Invite NAFTA officials to the RGV and hold international hearings here so diplomats can see firsthand the heavy truck traffic and billions of dollars in commerce that pass through our South Texas ports.

There is no doubt our ports need to be improved. Border economists say for every minute that commercial truck traffic is delayed heading northbound from Mexico into the United States costs the U.S. economy $116 million.

Part of the problem is that in Texas there are only 14 border crossings for commercial trucks, Caroline Mays, of the Texas Department of Transportation’s Freight & International Trade Section, testified. Trucks often must wait one to four hours to get through various border inspections, officials testified.

That translates into spoiled strawberries and other produce that gets passed on to consumers at the grocery stores via higher prices. And it strains international relations.

About $66 billion in commercial lane improvements in Texas is needed to move products quicker and more efficiently across our Southwest border.

No doubt, assembling the 16 representatives from these two prestigious House committees to meet in the Rio Grande Valley to discuss this issue — ahead of the 86th Legislature, which convenes in January and which will be tasked with trying to fund these projects — was a great idea. Kudos to state Rep. Armando “Mando” Martinez, vice chairman of the Transportation Committee, D-Weslaco, who helped arranged this in his hometown.

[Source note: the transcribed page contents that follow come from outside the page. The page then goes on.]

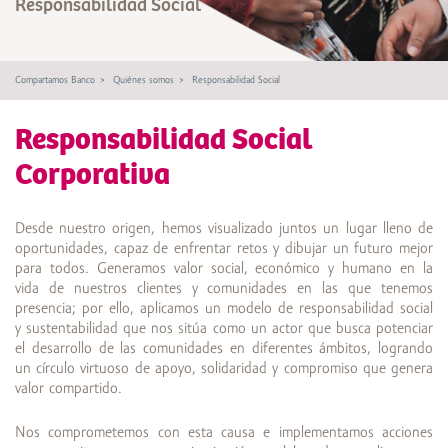
Responsabilidad Social
Compartamos Banco
Quiénes somos
Responsabilidad Social
Responsabilidad Social
Corporativa
Desde nuestro origen, hemos visualizado juntos un lugar lleno de
oportunidades, capaz de enfrentar retos y dibujar un futuro mejor
para todos. Generamos valor social, económico y humano en la
vida de nuestros clientes y comunidades en las que tenemos
presencia; por ello, aplicamos un modelo de responsabilidad social
y sustentabilidad que nos sitúa como un actor que busca potenciar
el desarrollo de las comunidades en diferentes ámbitos, logrando
un círculo virtuoso de apoyo, solidaridad y compromiso que genera
valor compartido.
Nos comprometemos con esta causa e implementamos acciones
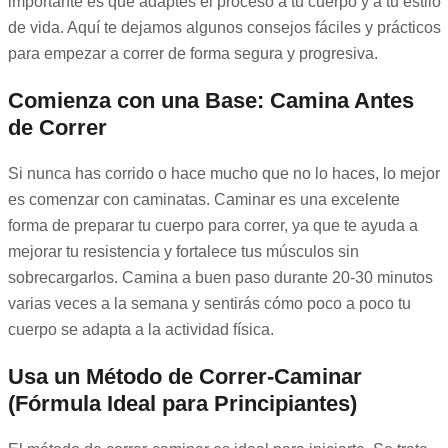
importante es que adaptes el proceso a tu cuerpo y a tu estilo
de vida. Aquí te dejamos algunos consejos fáciles y prácticos
para empezar a correr de forma segura y progresiva.
Comienza con una Base: Camina Antes
de Correr
Si nunca has corrido o hace mucho que no lo haces, lo mejor
es comenzar con caminatas. Caminar es una excelente
forma de preparar tu cuerpo para correr, ya que te ayuda a
mejorar tu resistencia y fortalece tus músculos sin
sobrecargarlos. Camina a buen paso durante 20-30 minutos
varias veces a la semana y sentirás cómo poco a poco tu
cuerpo se adapta a la actividad física.
Usa un Método de Correr-Caminar
(Fórmula Ideal para Principiantes)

But Pickett is right: If Texas is expected to expand and improve costly infrastructure in order to increase trade routes to facilitate more commerce into the United States, then more federal dollars need to assist with these projects.

Considering that in 2016, the United States traded $524 billion worth of goods with Mexico and economists believe much more cross-trade could occur if trucks weren’t bogged down with multiple security checks and agricultural inspections from various state and federal agencies, our federal officials should gladly get on board.

Some suggestions for improving trade corridors include separate lanes for commercial vehicles, and separate routes for empty carriers.

Mexican officials apparently already realize the necessity of this and in Tijuana have separate lanes for southbound empty and full carriers, Mays told the representatives.

The Pharr International bridge is the No. 1 land port of entry for fresh fruits and vegetables. As Pharr Mayor Ambrosio Hernandez testified: “In order to continue as the largest trading partner in a global economy, and stay competitive, we must see all types of ports as working partners, in order to create true interconnectivity.”